D’ailleurs, même si le variant BA.2 semble moins virulent que les précédents, il occasionne encore des symptômes graves.

Plutôt comme la grippe

Si l’on tient vraiment à faire une comparaison avec un autre virus connu, la grippe serait plus appropriée, note Alain Lamarre, immunologue et virologue à l’Institut national de la recherche scientifique (INRS). 

«Le problème avec la COVID-19, c’est que certaines personnes peuvent développer des symptômes graves, alors que d’autres sont asymptomatiques.
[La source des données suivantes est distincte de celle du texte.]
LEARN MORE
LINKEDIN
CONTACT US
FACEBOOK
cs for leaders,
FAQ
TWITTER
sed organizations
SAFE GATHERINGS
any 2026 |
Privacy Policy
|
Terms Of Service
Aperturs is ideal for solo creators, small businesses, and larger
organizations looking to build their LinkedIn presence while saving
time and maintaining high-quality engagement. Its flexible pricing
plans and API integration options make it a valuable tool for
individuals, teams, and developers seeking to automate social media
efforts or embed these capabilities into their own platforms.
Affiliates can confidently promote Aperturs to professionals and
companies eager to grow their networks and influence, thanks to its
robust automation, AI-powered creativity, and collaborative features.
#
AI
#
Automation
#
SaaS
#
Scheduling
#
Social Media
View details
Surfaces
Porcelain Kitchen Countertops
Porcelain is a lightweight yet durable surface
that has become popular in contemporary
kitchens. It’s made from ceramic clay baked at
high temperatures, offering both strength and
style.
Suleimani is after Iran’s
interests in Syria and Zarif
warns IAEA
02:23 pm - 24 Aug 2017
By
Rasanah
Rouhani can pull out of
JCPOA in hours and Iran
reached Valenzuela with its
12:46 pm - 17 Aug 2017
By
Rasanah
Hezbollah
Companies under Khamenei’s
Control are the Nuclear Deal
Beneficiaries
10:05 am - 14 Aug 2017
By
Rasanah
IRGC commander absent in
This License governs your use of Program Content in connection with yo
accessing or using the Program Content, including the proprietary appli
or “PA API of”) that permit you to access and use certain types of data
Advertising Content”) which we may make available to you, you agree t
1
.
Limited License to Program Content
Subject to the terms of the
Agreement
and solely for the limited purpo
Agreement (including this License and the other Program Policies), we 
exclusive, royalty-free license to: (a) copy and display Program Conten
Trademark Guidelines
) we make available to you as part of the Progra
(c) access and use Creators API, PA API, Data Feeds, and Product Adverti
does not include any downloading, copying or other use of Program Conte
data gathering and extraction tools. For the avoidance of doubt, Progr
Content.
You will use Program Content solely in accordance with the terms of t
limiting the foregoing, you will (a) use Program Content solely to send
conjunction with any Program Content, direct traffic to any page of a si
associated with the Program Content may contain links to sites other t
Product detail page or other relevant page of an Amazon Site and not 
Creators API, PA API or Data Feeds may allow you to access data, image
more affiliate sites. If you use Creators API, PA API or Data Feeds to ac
C’est d’ailleurs ce qui a contribué à la transmission du virus et qui fait qu’il est plus dangereux. C’est ça la grosse différence avec la grippe, qui est symptomatique. Quand les gens sont malades, ils restent à la maison», explique-t-il.

Mais c’est aussi que le taux de mortalité de la COVID-19 est dix fois plus important que celui de la grippe, qui, elle, est plus mortelle que le rhume. 

«Il faut continuer à être vigilant»  

Pour Benoit Barbeau, le message qu’a lancé François Legault mérite d’être rectifié. La population ne doit pas avoir l'impression que les mesures sanitaires ont été imposées pour rien, poursuit-il. 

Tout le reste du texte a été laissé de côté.